The simplest ascent of Raduha follows waymarked paths from the Planina Loka. You can drive quite high up along well-maintained forest roads, almost as far as the mountain hut on Loka, so instead of walking up through the beech forests, you can enjoy starting the trip through sparse conifer forest and over high-altitude meadows. The trip can be extended by descending to Planina Arta and returning by a little-frequented path through dark spruce forest to Planina Loka.
At a glance
- In places a sparsely waymarked route, but not too steep.
- The circular route across the southern slopes of Raduha begins from the mountain hut on Loka, which is reached by a forest road.

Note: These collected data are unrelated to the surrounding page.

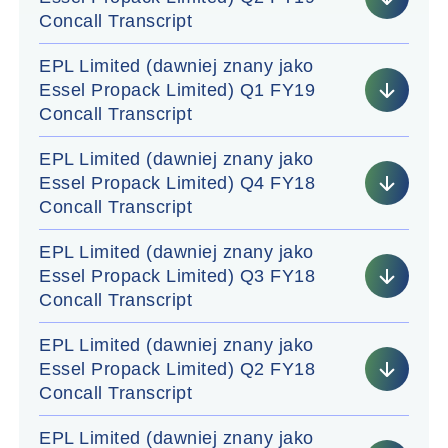
Concall Transcript
EPL Limited (dawniej znany jako
Essel Propack Limited) Q1 FY19
Concall Transcript
EPL Limited (dawniej znany jako
Essel Propack Limited) Q4 FY18
Concall Transcript
EPL Limited (dawniej znany jako
Essel Propack Limited) Q3 FY18
Concall Transcript
EPL Limited (dawniej znany jako
Essel Propack Limited) Q2 FY18
Concall Transcript
EPL Limited (dawniej znany jako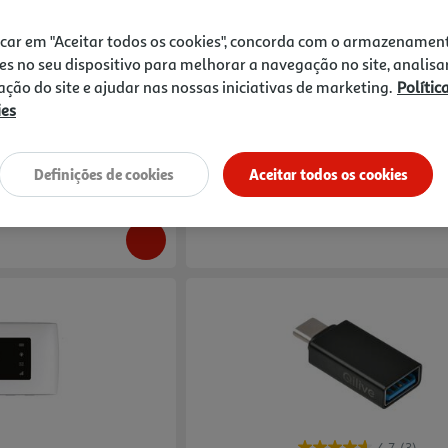
Compare
icar em "Aceitar todos os cookies", concorda com o armazenamen
 Bluetooth
Cartão Yorn 2023 77 115002151
es no seu dispositivo para melhorar a navegação no site, analisa
zação do site e ajudar nas nossas iniciativas de marketing.
Polític
9.9 €/un
ies
9,90 €
Definições de cookies
Aceitar todos os cookies
l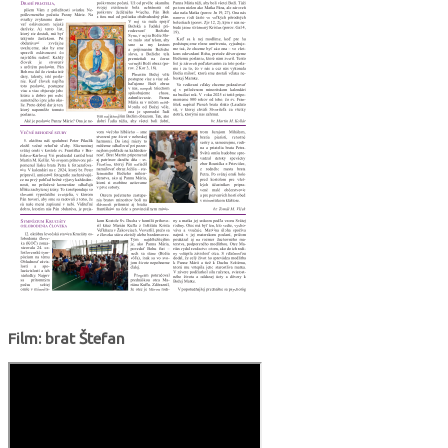
Film: brat Štefan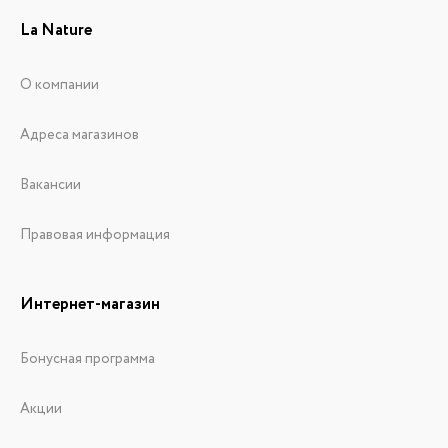
La Nature
О компании
Адреса магазинов
Вакансии
Правовая информация
Интернет-магазин
Бонусная программа
Акции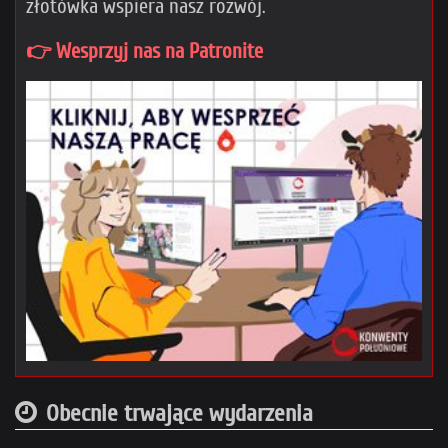
złotówka wspiera nasz rozwój.
👉 Wesprzyj nas na Patronite
Obecnie trwające wydarzenia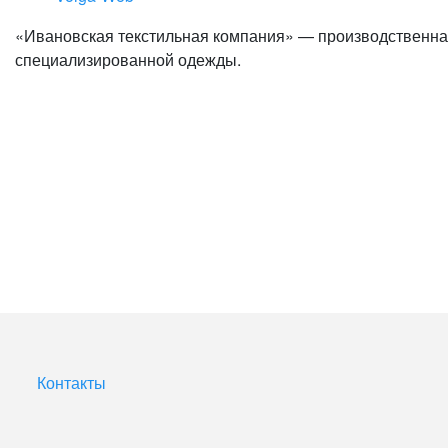
«Ивановская текстильная компания» — производственная
специализированной одежды.
Контакты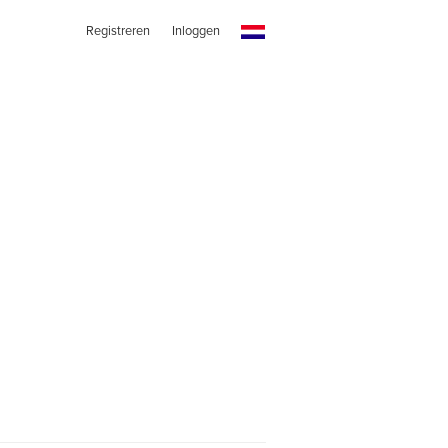
Registreren
Inloggen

- Mountain hut on planina Loka– summit of Raduha: 1 hour, 30 minutes
Summit of Raduha – planina Arta: 1 hour
planina Arta – mountain hut on Loka: 30 minutes
Total: 3.5 – 4 hours
- 2062 m
- Height difference
- 630 m
- The route mostly runs along open, sunny slopes, so don't visit Raduha in the worst summer heat. The trip will be most beautiful in late spring (May, June), when you can enjoy the abundance of meadow flowers.
- Recommended equipment
- The path is occasionally steep (trekking sticks will be useful, especially during the descent) and pretty rocky in the upper part. Although you'll meet brave »mountaineers« along the way with an unusual choice of footwear, I'd recommend mountain boots in any case.

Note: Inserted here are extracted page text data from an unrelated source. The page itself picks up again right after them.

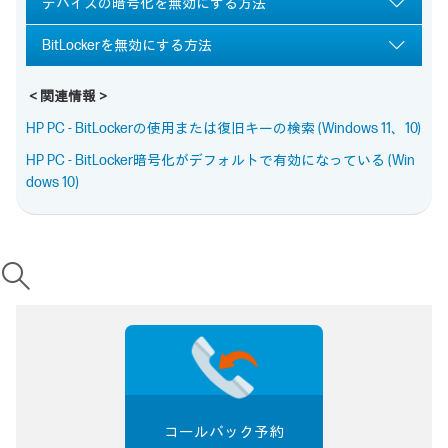
デバイスの暗号化を無効にする方法
BitLockerを無効にする方法
＜関連情報＞
HP PC - BitLockerの使用または復旧キーの検索 (Windows 11、10)
HP PC - BitLocker暗号化がデフォルトで有効になっている (Win
dows 10)
コールバック予約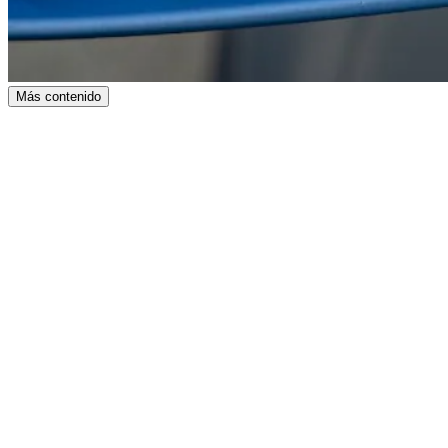
Más contenido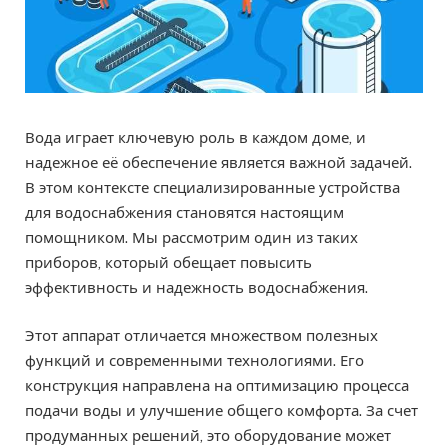
Вода играет ключевую роль в каждом доме, и
надежное её обеспечение является важной задачей.
В этом контексте специализированные устройства
для водоснабжения становятся настоящим
помощником. Мы рассмотрим один из таких
приборов, который обещает повысить
эффективность и надежность водоснабжения.
Этот аппарат отличается множеством полезных
функций и современными технологиями. Его
конструкция направлена на оптимизацию процесса
подачи воды и улучшение общего комфорта. За счет
продуманных решений, это оборудование может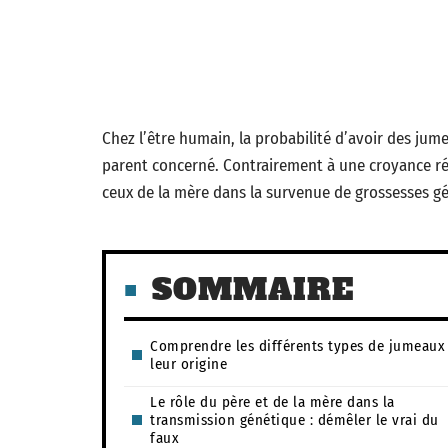
Chez l’être humain, la probabilité d’avoir des jum
parent concerné. Contrairement à une croyance ré
ceux de la mère dans la survenue de grossesses gé
SOMMAIRE
Comprendre les différents types de jumeaux
leur origine
Le rôle du père et de la mère dans la
transmission génétique : démêler le vrai du
faux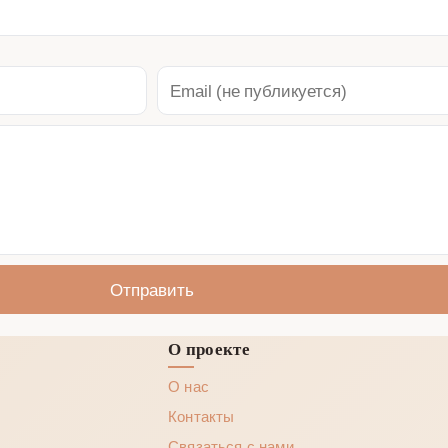
Отправить
О проекте
О нас
Контакты
Связаться с нами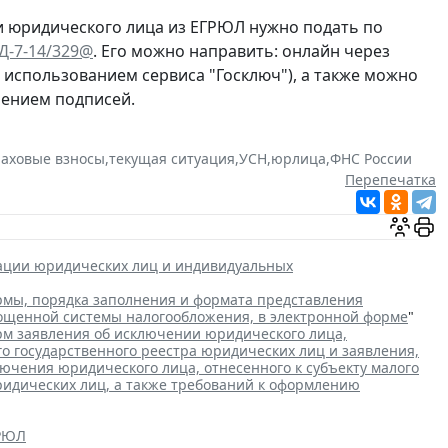
и юридического лица из ЕГРЮЛ нужно подать по
ЕД-7-14/329@
. Его можно направить: онлайн через
с использованием сервиса "Госключ"), а также можно
рением подписей.
раховые взносы
,
текущая ситуация
,
УСН
,
юрлица
,
ФНС России
Перепечатка
рации юридических лиц и индивидуальных
мы, порядка заполнения и формата представления
рощенной системы налогообложения, в электронной форме
"
м заявления об исключении юридического лица,
го государственного реестра юридических лиц и заявления,
чения юридического лица, отнесенного к субъекту малого
ридических лиц, а также требований к оформлению
ГРЮЛ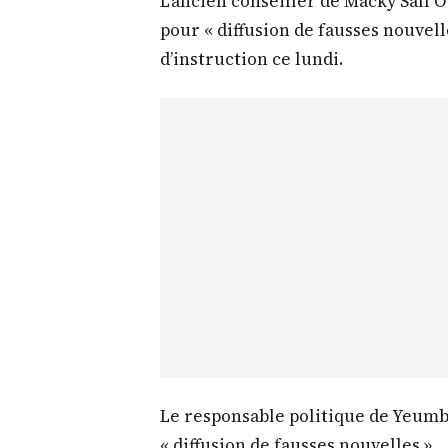
L’ancien conseiller de Macky Sall 
pour « diffusion de fausses nouvelle
d’instruction ce lundi.
Le responsable politique de Yeumbe
« diffusion de fausses nouvelles ».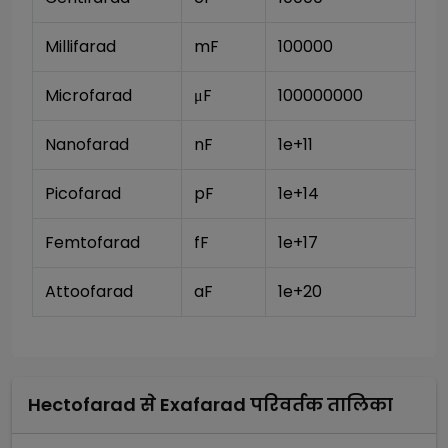
Millifarad
mF
100000
Microfarad
μF
100000000
Nanofarad 
nF
1e+11
Picofarad
pF
1e+14
Femtofarad
fF
1e+17
Attoofarad
aF
1e+20
Hectofarad
से
Exafarad
परिवर्तक तालिका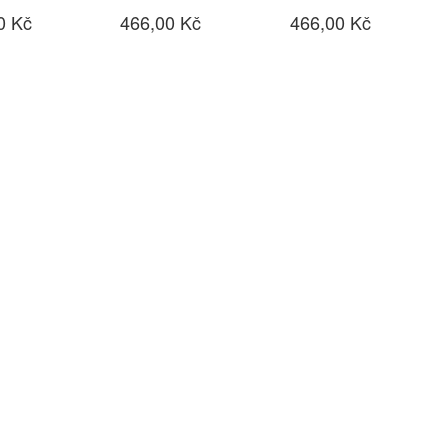
0 Kč
466,00 Kč
466,00 Kč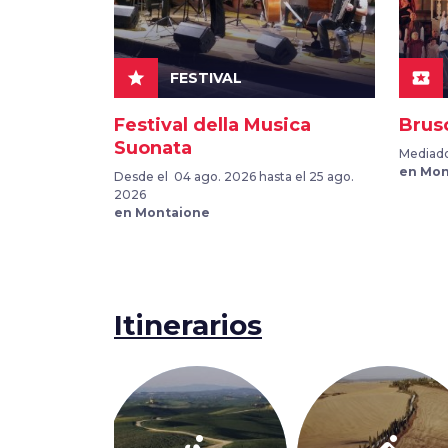
star
local_play
FESTIVAL
Festival della Musica
Brusc
Suonata
Mediado
en Mon
Desde el 04 ago. 2026 hasta el 25 ago.
2026
en Montaione
Itinerarios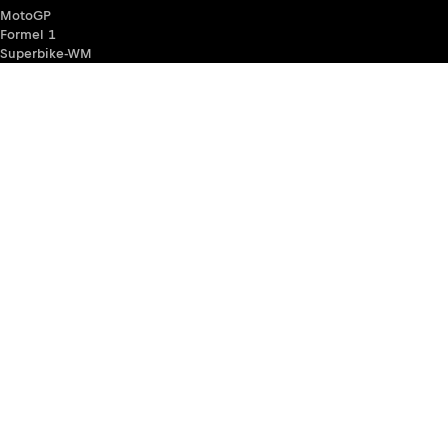
MotoGP
Formel 1
Superbike-WM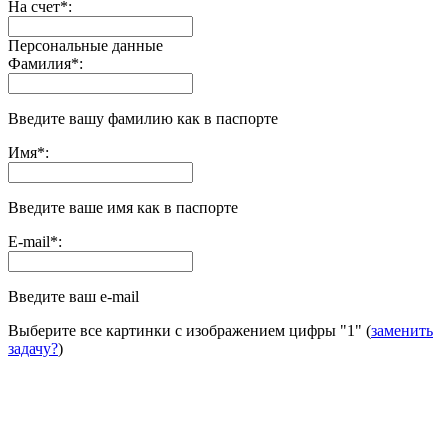
На счет
*
:
Персональные данные
Фамилия
*
:
Введите вашу фамилию как в паспорте
Имя
*
:
Введите ваше имя как в паспорте
E-mail
*
:
Введите ваш e-mail
Выберите все картинки с изображением цифры
"1"
(
заменить
задачу?
)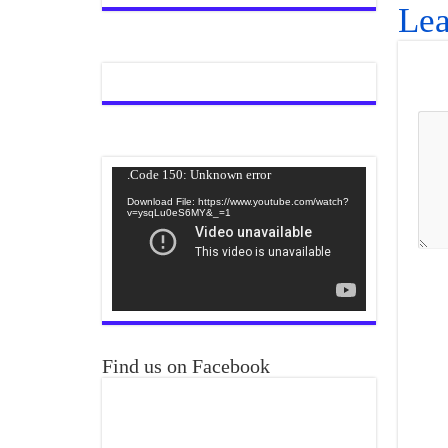
Lea
Video
Code 150: Unknown error.
Player
Download File: https://www.youtube.com/watch?
v=ysqLu0eS6MY&_=1
Find us on Facebook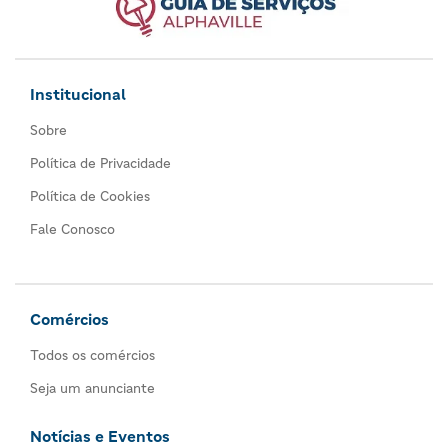
Institucional
Sobre
Política de Privacidade
Política de Cookies
Fale Conosco
Comércios
Todos os comércios
Seja um anunciante
Notícias e Eventos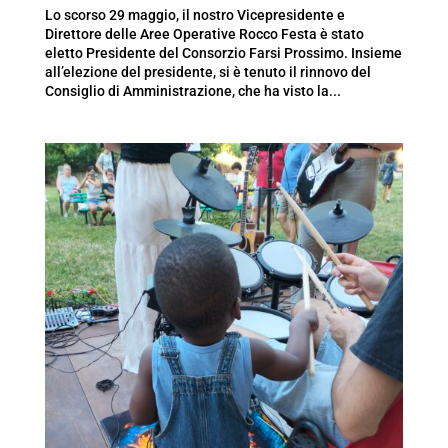
Lo scorso 29 maggio, il nostro Vicepresidente e
Direttore delle Aree Operative Rocco Festa è stato
eletto Presidente del Consorzio Farsi Prossimo. Insieme
all’elezione del presidente, si è tenuto il rinnovo del
Consiglio di Amministrazione, che ha visto la...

- Kamniške in Savinjske Alpe, mountaineering map 1:50.000
This ascent of Raduha (or if we're more precise, of Velika Raduha, since to the east is Mala Raduha, 30 metres lower) starts below planina Loka, where a mountain hut is situated. A forest road from Struga, a hamlet in the Upper Savinja Valley, will bring you to the alp.
You reach Struga most easily along the road leading from the Šentrupert exit on the Ljubljana – Maribor motorway towards the Logarska dolina valley. Those who come from western Slovenia and prefer to drive along narrow, but more picturesque roads can opt to travel via Gornji Grad (or along the still more adventurous macadam road over Kranjski Rak). In either case, some kilometres before reaching the village of Luče, you'll notice a signpost in Struga pointing towards Snežna jama (Snow Cave) under Raduha. Follow the signpost along a narrow asphalt road, which at first runs by the Dupljenik stream and then forks after the first uphill climb.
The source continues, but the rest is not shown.